## REQUIRED WORK
In the records that follow, find the line containing "ビジネス会員登録・募集" and the line containing "02 jul. 2026", then transcribe both and every line between them exactly, omitting pictures.

## RECORDS SHOWN
+++++
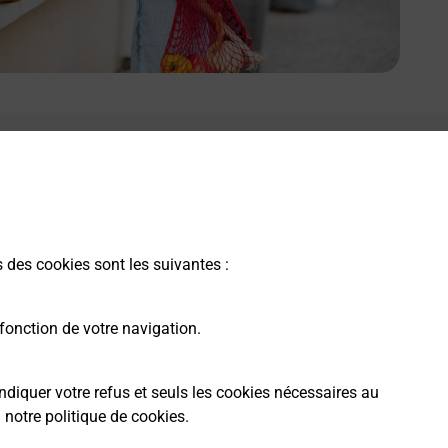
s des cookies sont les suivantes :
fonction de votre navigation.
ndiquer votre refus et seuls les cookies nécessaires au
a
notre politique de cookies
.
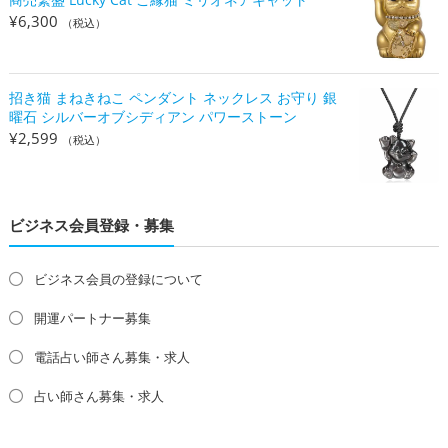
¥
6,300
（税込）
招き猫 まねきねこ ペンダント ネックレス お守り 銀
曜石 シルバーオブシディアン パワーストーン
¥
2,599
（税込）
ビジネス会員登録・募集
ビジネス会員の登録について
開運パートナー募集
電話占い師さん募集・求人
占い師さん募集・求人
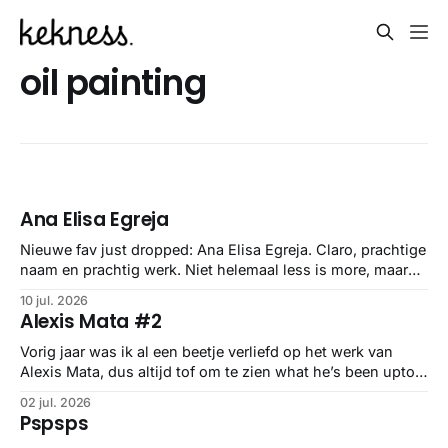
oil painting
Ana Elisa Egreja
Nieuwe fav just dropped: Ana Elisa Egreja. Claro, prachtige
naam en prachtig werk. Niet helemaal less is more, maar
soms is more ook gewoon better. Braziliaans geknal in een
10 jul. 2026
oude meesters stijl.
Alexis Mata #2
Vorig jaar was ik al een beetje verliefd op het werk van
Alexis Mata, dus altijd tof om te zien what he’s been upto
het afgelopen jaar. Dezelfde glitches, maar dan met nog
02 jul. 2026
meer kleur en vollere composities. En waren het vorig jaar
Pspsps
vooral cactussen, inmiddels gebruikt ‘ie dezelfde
+++++
## TASK ANSWER
ビジネス会員登録・募集
ビジネス会員の登録について
開運パートナー募集
電話占い師さん募集・求人
占い師さん募集・求人
oil painting
Ana Elisa Egreja
Nieuwe fav just dropped: Ana Elisa Egreja. Claro, prachtige
naam en prachtig werk. Niet helemaal less is more, maar
soms is more ook gewoon better. Braziliaans geknal in een
10 jul. 2026
oude meesters stijl.
Alexis Mata #2
Vorig jaar was ik al een beetje verliefd op het werk van
Alexis Mata, dus altijd tof om te zien what he’s been upto
het afgelopen jaar. Dezelfde glitches, maar dan met nog
02 jul. 2026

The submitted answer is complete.